**TASK INSTRUCTIONS**
Up to and including the line with "trenching or unearthing", restate the records below word for word, beginning with their first line.

Data records:
*** Begin section ***

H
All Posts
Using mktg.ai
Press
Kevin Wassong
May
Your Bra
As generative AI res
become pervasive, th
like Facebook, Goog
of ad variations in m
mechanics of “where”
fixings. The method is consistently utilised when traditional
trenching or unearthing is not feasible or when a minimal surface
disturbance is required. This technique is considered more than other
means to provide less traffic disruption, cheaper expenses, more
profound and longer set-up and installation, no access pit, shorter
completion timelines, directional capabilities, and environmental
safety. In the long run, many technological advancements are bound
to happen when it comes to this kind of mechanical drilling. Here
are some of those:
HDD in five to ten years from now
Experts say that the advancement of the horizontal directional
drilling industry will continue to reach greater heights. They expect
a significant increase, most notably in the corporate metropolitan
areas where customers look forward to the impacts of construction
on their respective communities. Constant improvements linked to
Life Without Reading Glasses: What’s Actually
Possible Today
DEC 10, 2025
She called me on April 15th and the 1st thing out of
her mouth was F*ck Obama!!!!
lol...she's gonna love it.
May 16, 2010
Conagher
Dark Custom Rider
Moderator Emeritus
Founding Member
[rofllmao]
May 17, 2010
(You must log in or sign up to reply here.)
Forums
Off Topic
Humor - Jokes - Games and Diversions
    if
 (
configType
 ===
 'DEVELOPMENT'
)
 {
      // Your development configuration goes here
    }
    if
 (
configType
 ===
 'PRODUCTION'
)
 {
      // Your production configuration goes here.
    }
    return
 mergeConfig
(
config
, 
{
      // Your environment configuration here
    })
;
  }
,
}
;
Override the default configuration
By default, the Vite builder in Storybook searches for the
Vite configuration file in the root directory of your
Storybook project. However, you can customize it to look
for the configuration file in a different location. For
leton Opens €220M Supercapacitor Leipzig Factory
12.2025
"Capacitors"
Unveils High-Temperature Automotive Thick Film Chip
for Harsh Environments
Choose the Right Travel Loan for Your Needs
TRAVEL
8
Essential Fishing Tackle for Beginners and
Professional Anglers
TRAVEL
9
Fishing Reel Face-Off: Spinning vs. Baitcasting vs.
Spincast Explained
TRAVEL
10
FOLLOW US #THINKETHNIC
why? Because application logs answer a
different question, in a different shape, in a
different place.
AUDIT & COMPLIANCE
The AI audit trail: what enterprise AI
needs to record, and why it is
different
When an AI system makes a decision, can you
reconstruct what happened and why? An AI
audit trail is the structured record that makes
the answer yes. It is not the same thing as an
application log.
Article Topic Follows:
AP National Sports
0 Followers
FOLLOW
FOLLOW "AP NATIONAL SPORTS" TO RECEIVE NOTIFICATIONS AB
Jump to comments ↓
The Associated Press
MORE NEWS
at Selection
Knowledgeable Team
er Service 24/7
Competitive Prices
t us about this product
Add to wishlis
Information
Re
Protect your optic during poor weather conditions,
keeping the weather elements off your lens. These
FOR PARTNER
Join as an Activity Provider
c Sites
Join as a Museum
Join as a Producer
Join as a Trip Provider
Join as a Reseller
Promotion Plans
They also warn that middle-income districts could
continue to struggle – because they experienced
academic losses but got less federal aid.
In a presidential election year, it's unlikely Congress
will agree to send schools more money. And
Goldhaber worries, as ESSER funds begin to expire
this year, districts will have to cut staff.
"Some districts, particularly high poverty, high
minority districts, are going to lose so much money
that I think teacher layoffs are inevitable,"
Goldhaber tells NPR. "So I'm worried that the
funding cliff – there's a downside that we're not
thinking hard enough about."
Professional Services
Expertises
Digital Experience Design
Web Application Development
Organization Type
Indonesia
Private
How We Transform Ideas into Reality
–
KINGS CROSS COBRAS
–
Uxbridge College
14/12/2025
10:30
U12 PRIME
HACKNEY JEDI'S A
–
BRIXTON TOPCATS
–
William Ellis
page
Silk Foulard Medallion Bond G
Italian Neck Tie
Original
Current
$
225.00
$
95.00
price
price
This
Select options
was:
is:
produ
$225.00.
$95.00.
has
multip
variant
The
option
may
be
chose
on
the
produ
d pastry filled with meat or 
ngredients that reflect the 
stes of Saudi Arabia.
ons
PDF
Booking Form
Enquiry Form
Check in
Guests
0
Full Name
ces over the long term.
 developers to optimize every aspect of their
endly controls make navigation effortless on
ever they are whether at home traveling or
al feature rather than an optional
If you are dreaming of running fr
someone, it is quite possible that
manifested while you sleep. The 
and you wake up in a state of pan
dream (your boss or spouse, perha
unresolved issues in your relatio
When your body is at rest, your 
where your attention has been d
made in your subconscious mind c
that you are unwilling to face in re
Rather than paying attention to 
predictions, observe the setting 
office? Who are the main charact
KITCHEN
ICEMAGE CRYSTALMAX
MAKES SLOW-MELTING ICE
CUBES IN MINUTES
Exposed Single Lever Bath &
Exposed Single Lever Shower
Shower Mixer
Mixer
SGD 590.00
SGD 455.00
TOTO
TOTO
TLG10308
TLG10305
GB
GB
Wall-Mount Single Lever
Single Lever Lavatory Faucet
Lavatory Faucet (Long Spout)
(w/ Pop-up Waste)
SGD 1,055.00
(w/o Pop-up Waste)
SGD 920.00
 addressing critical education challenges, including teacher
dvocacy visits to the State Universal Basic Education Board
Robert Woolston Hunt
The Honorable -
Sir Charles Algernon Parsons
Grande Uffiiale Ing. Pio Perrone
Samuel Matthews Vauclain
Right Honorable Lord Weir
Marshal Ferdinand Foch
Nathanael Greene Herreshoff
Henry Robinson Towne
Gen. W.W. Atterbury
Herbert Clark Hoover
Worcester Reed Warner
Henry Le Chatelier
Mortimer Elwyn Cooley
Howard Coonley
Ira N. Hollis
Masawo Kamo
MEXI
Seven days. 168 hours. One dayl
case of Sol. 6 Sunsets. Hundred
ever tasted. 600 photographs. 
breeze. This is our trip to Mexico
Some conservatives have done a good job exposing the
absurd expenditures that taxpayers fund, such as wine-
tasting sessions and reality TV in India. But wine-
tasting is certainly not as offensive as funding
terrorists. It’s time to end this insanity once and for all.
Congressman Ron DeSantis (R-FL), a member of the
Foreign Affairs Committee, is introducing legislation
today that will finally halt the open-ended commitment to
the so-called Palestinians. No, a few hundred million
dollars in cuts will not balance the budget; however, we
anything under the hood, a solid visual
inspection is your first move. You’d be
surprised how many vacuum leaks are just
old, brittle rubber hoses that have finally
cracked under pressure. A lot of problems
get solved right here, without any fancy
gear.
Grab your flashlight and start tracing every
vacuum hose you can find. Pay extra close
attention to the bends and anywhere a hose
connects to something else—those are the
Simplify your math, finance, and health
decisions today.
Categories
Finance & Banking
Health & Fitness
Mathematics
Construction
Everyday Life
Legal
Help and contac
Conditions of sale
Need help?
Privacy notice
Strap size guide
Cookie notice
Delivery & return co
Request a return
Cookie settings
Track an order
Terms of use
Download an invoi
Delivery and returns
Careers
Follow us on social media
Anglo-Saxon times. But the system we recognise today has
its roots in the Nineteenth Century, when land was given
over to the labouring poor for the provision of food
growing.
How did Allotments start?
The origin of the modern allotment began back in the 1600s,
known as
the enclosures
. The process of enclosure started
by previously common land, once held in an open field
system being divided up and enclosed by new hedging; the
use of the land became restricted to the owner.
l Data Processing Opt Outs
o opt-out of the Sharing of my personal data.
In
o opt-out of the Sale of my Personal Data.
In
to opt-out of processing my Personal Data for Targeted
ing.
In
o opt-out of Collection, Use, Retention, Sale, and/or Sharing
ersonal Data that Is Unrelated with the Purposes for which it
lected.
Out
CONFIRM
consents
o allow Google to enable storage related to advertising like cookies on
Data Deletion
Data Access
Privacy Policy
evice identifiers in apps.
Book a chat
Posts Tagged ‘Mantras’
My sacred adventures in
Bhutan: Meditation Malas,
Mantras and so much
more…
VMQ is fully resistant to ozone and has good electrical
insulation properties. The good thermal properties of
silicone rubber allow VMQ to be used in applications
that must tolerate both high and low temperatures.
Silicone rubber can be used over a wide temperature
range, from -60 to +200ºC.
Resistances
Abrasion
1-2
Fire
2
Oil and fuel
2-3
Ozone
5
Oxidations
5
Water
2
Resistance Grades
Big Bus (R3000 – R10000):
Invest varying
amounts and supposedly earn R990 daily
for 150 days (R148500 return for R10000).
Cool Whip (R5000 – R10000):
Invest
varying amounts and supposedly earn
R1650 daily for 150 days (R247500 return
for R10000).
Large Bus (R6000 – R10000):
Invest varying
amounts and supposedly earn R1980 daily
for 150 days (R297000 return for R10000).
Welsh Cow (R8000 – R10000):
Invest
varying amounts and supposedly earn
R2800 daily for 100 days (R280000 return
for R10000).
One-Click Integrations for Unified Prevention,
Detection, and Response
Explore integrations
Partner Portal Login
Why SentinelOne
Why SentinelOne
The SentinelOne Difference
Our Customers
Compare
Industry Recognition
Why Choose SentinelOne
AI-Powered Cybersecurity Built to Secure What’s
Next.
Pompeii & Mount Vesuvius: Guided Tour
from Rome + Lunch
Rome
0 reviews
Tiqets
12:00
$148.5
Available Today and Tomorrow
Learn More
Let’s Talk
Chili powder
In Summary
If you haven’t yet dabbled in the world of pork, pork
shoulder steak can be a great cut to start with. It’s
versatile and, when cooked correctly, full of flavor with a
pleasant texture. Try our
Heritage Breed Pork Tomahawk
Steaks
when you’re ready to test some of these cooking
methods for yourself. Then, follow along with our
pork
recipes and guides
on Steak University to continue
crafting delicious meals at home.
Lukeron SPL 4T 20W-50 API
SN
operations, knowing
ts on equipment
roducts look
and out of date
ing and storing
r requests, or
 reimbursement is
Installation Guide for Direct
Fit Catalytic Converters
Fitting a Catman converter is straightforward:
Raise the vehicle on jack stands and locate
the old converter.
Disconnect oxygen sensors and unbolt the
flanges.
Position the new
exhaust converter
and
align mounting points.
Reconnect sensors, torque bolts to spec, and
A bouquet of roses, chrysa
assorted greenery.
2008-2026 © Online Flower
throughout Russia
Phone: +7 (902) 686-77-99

*** End section ***

**SOLUTION FOR THIS EXERCISE**
H
All Posts
Using mktg.ai
Press
Kevin Wassong
May
Your Bra
As generative AI res
become pervasive, th
like Facebook, Goog
of ad variations in m
mechanics of “where”
fixings. The method is consistently utilised when traditional
trenching or unearthing is not feasible or when a minimal surface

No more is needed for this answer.